PROBLEM DETAILS: Copy each line of the entries that includes the word "初期費用".

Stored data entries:
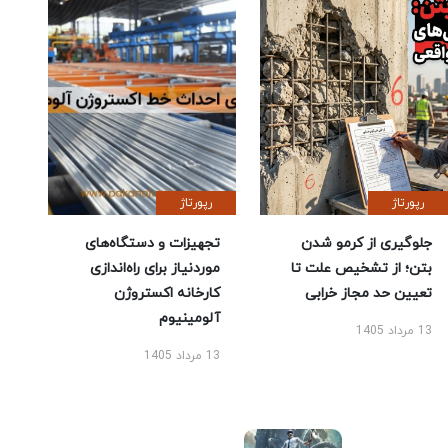
رپورتاژ
رپورتاژ
جلوگیری از کرمو شدن
تجهیزات و دستگاه‌های
بتن؛ از تشخیص علت تا
موردنیاز برای راه‌اندازی
تعیین حد مجاز خرابی
کارخانه اکستروژن
آلومینیوم
13 مرداد 1405
13 مرداد 1405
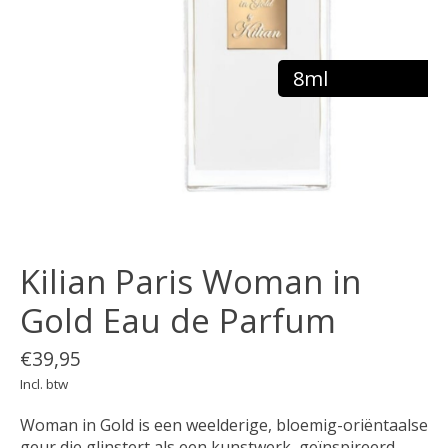
8ml
Kilian Paris Woman in
Gold Eau de Parfum
€39,95
Incl. btw
Woman in Gold is een weelderige, bloemig-oriëntaalse
geur die glinstert als een kunstwerk, geïnspireerd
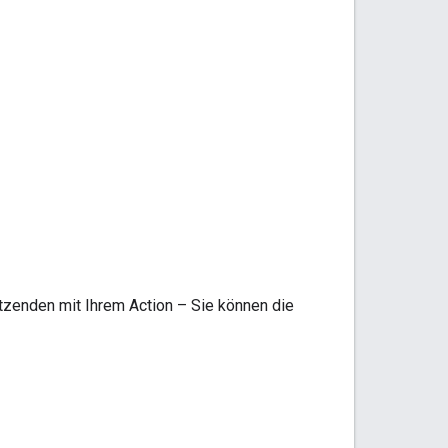
tzenden mit Ihrem Action – Sie können die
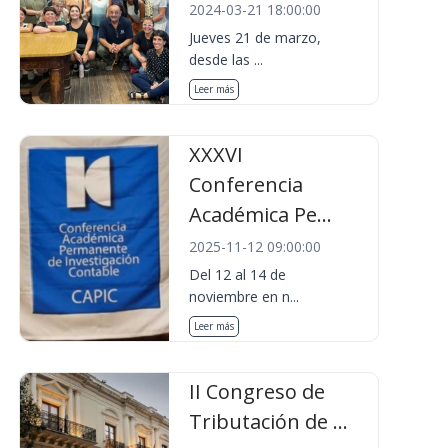
2024-03-21 18:00:00
Jueves 21 de marzo,
desde las ...
Leer más
XXXVI
Conferencia
Académica Pe...
2025-11-12 09:00:00
Del 12 al 14 de
noviembre en n...
Leer más
II Congreso de
Tributación de ...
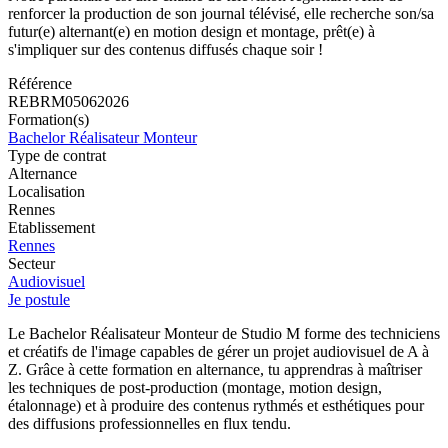
renforcer la production de son journal télévisé, elle recherche son/sa
futur(e) alternant(e) en motion design et montage, prêt(e) à
s'impliquer sur des contenus diffusés chaque soir !
Référence
REBRM05062026
Formation(s)
Bachelor Réalisateur Monteur
Type de contrat
Alternance
Localisation
Rennes
Etablissement
Rennes
Secteur
Audiovisuel
Je postule
Le Bachelor Réalisateur Monteur de Studio M forme des techniciens
et créatifs de l'image capables de gérer un projet audiovisuel de A à
Z. Grâce à cette formation en alternance, tu apprendras à maîtriser
les techniques de post-production (montage, motion design,
étalonnage) et à produire des contenus rythmés et esthétiques pour
des diffusions professionnelles en flux tendu.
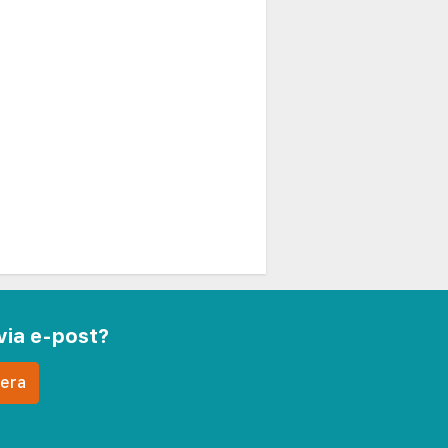
via e-post?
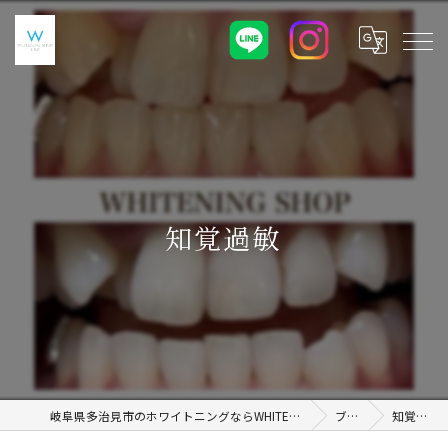
知覚過敏⁡
岐阜県多治見市のホワイトニングならWHITENING SHOP 土岐店
ブログ
知覚過敏⁡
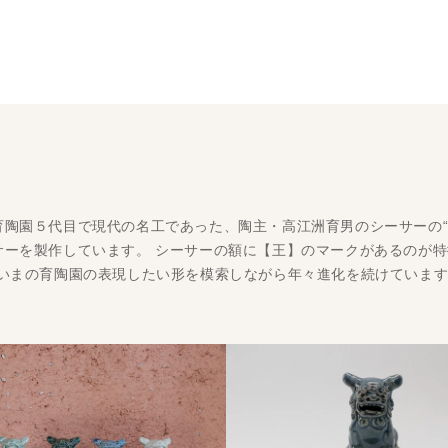
育陶園５代目で現代の名工であった、陶主・高江洲育男のシーサーの“
ーを製作しています。 シーサーの額に【王】のマークがあるのが特
、いまの育陶園の表現したい形を模索しながら年々進化を続けていま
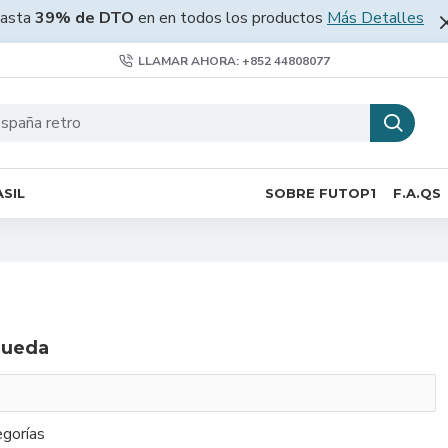
asta
39% de DTO
en en todos los productos
Más Detalles
LLAMAR AHORA: +852 44808077
SIL
SOBRE FUTOP1
F.A.QS
queda
gorías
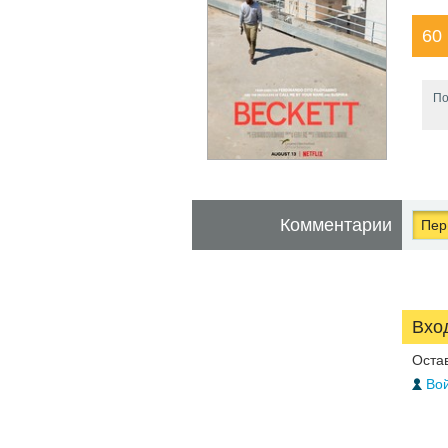
60
По
Комментарии
Перв
Вхо
Оста
Вой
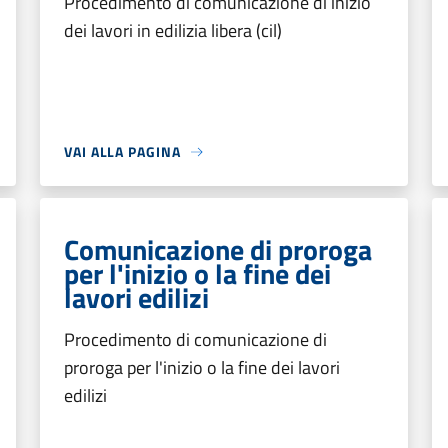
Procedimento di comunicazione di inizio
dei lavori in edilizia libera (cil)
VAI ALLA PAGINA
Comunicazione di proroga
per l'inizio o la fine dei
lavori edilizi
Procedimento di comunicazione di
proroga per l'inizio o la fine dei lavori
edilizi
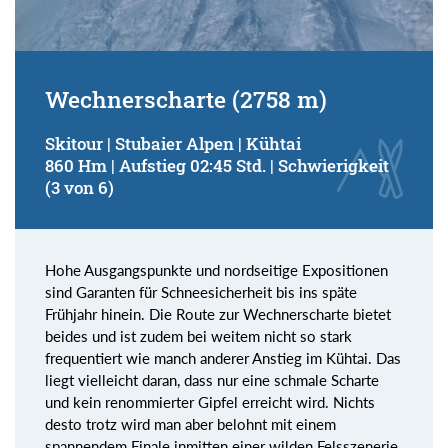
Wechnerscharte (2758 m)
Skitour | Stubaier Alpen | Kühtai
860 Hm | Aufstieg 02:45 Std. | Schwierigkeit
(3 von 6)
Hohe Ausgangspunkte und nordseitige Expositionen
sind Garanten für Schneesicherheit bis ins späte
Frühjahr hinein. Die Route zur Wechnerscharte bietet
beides und ist zudem bei weitem nicht so stark
frequentiert wie manch anderer Anstieg im Kühtai. Das
liegt vielleicht daran, dass nur eine schmale Scharte
und kein renommierter Gipfel erreicht wird. Nichts
desto trotz wird man aber belohnt mit einem
spannendem Finale inmitten einer wilden Felsszenerie.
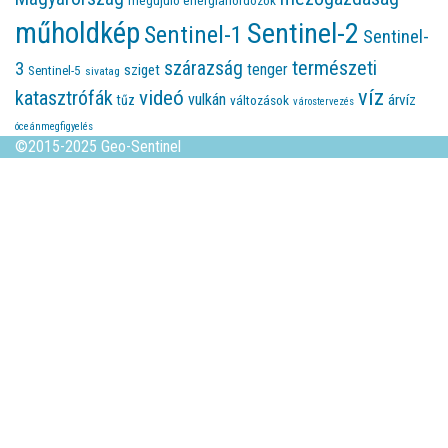
megújuló energiahordozók
műholdkép
Sentinel-2
Sentinel-1
Sentinel-
természeti
szárazság
3
tenger
sziget
Sentinel-5
sivatag
víz
videó
katasztrófák
vulkán
árvíz
tűz
változások
várostervezés
óceánmegfigyelés
©2015-2025 Geo-Sentinel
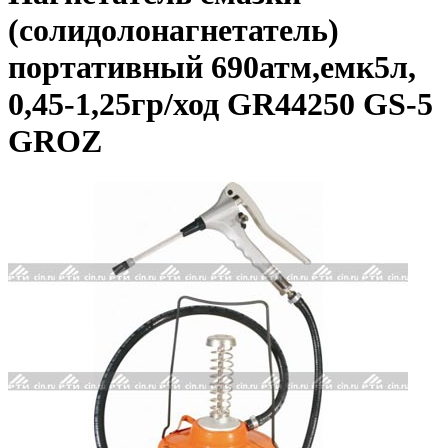
(солидолонагнетатель)
портативный 690атм,емк5л,
0,45-1,25гр/ход GR44250 GS-5
GROZ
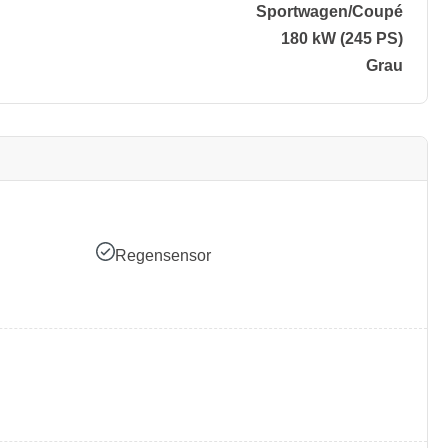
Sportwagen/​Coupé
180 kW (245 PS)
Grau
Regensensor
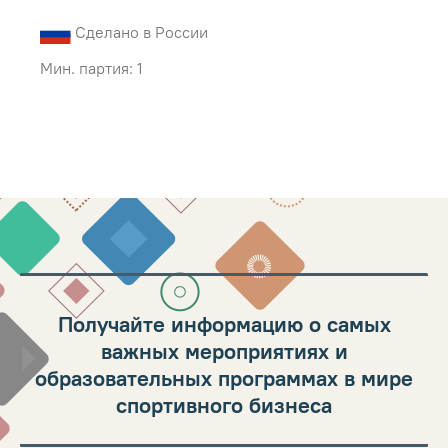
Сделано в России
Мин. партия: 1
Получайте информацию о самых
важных мероприятиях и
образовательных программах в мире
спортивного бизнеса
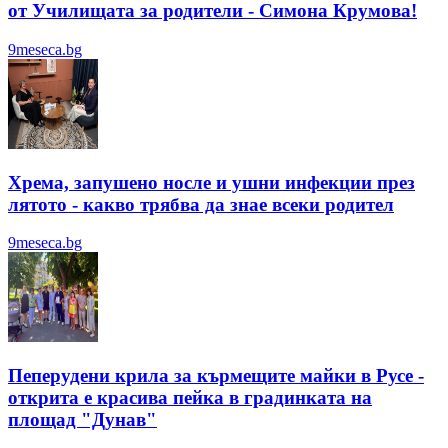
от Училищата за родители - Симона Крумова!
9meseca.bg
Хрема, запушено носле и ушни инфекции през
лятотo - какво трябва да знае всеки родител
9meseca.bg
Пеперудени крила за кърмещите майки в Русе -
открита е красива пейка в градинката на
площад "Дунав"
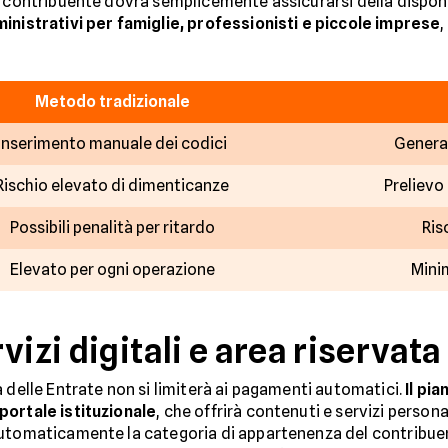
l contribuente dovrà semplicemente assicurarsi della dispon
ministrativi per famiglie, professionisti e piccole imprese
,
Metodo tradizionale
Inserimento manuale dei codici
Genera
Rischio elevato di dimenticanze
Prelievo
Possibili penalità per ritardo
Ris
Elevato per ogni operazione
Mini
vizi digitali e area riservata
 delle Entrate non si limiterà ai pagamenti automatici.
Il pi
portale istituzionale
, che offrirà contenuti e servizi personal
automaticamente la categoria di appartenenza del contribue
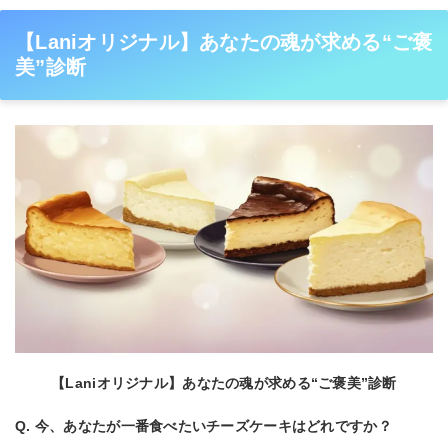
【Laniオリジナル】あなたの魂が求める“ご褒
美”診断
【Laniオリジナル】あなたの魂が求める“ご褒美”診断
Q. 今、あなたが一番食べたいチーズケーキはどれですか？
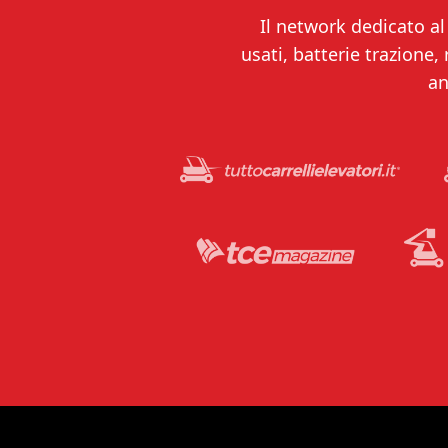
Il network dedicato al 
usati, batterie trazione,
an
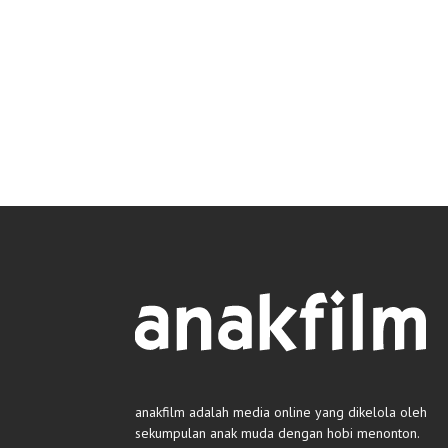
anakfilm adalah media online yang dikelola oleh
sekumpulan anak muda dengan hobi menonton.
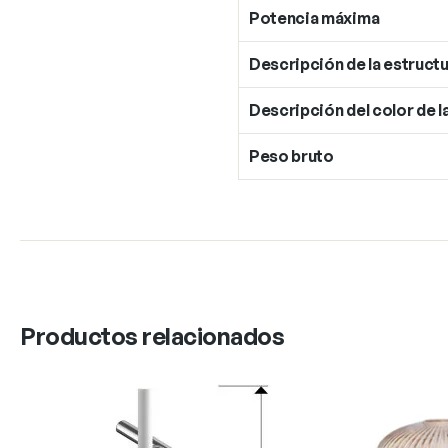
Potencia máxima
Descripción de la estructu
Descripción del color de l
Peso bruto
Productos relacionados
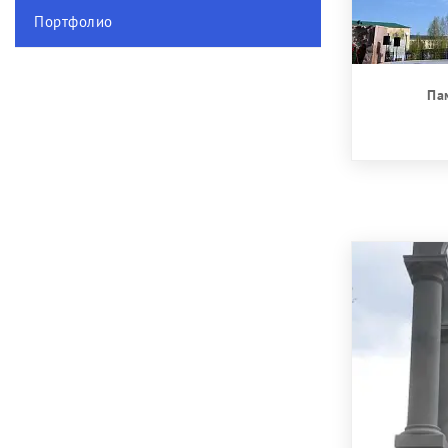
Портфолио
Па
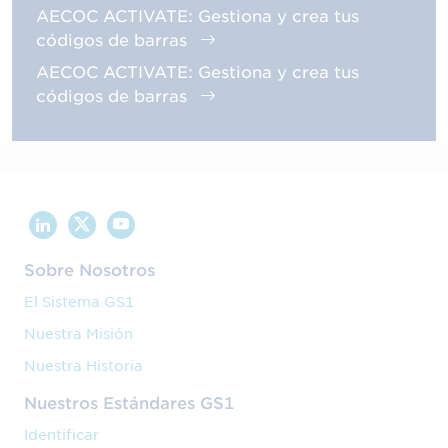
AECOC ACTIVATE: Gestiona y crea tus
códigos de barras
AECOC ACTIVATE: Gestiona y crea tus
códigos de barras
Sobre Nosotros
El Sistema GS1
Nuestra Misión
Nuestra Historia
Nuestros Estándares GS1
Identificar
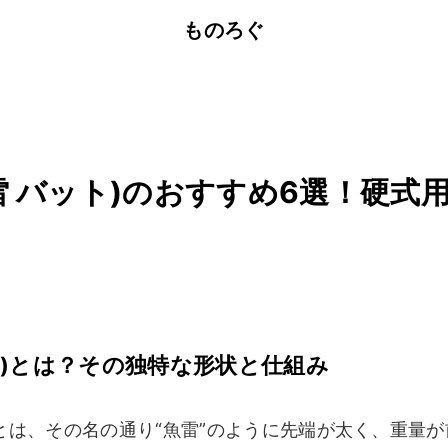
ものろぐ
雷 バット)のおすすめ6選！硬式
ト)とは？その独特な形状と仕組み
とは、その名の通り“魚雷”のように先端が太く、重量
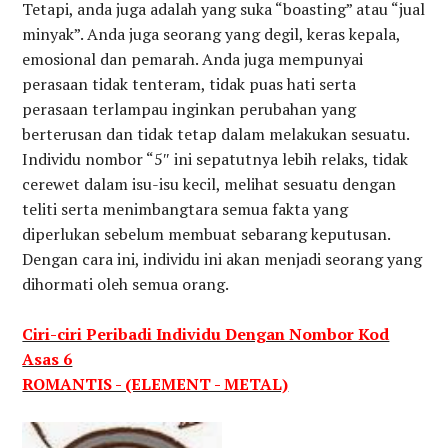
Tetapi, anda juga adalah yang suka “boasting” atau “jual
minyak”. Anda juga seorang yang degil, keras kepala,
emosional dan pemarah. Anda juga mempunyai
perasaan tidak tenteram, tidak puas hati serta
perasaan terlampau inginkan perubahan yang
berterusan dan tidak tetap dalam melakukan sesuatu.
Individu nombor “5″ ini sepatutnya lebih relaks, tidak
cerewet dalam isu-isu kecil, melihat sesuatu dengan
teliti serta menimbangtara semua fakta yang
diperlukan sebelum membuat sebarang keputusan.
Dengan cara ini, individu ini akan menjadi seorang yang
dihormati oleh semua orang.
Ciri-ciri Peribadi Individu Dengan Nombor Kod
Asas 6
ROMANTIS - (ELEMENT - METAL)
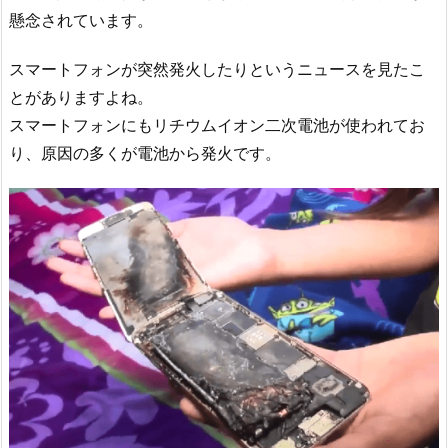
懸念されています。
スマートフォンが突然発火したりというニュースを見たこ
とがありますよね。
スマートフォンにもリチウムイオン二次電池が使われてお
り、原因の多くが電池から発火です。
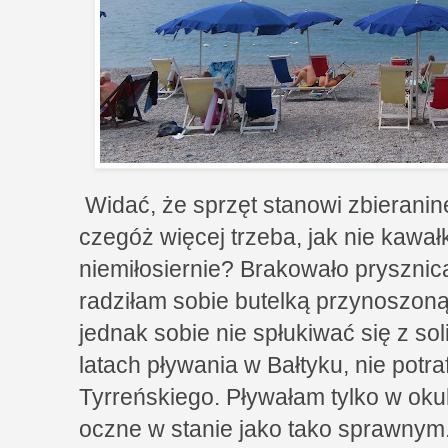
Widać, że sprzęt stanowi zbieranin
czegóż więcej trzeba, jak nie kawałk
niemiłosiernie? Brakowało prysznic
radziłam sobie butelką przynoszon
jednak sobie nie spłukiwać się z sol
latach pływania w Bałtyku, nie potr
Tyrreńskiego. Pływałam tylko w oku
oczne w stanie jako tako sprawnym.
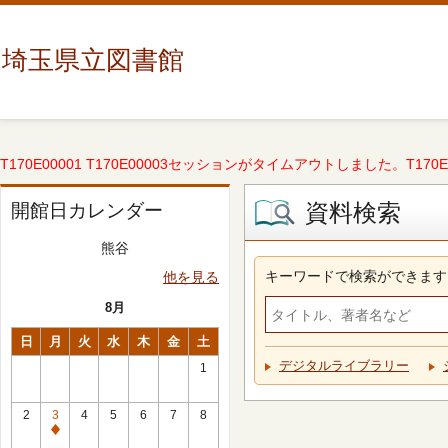
埼玉県立図書館
T170E00001 T170E00003セッションがタイムアウトしました。T170E000
資料検索
開館日カレンダー
熊谷
キーワードで検索ができます
他を見る
8月
日
月
火
水
木
金
土
デジタルライブラリー
1
2
3
4
5
6
7
8
休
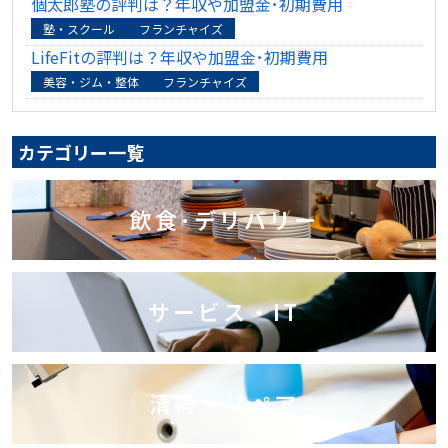
個太郎塾の評判は？年収や加盟金･初期費用
塾・スクール
フランチャイズ
LifeFitの評判は？年収や加盟金･初期費用
美容・ジム・整体
フランチャイズ
カテゴリー一覧
飲食･デリバリー
サービス・IT
清掃・リペア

SOLUTION TO THIS PROBLEM:
個太郎塾の評判は？年収や加盟金･初期費用
LifeFitの評判は？年収や加盟金･初期費用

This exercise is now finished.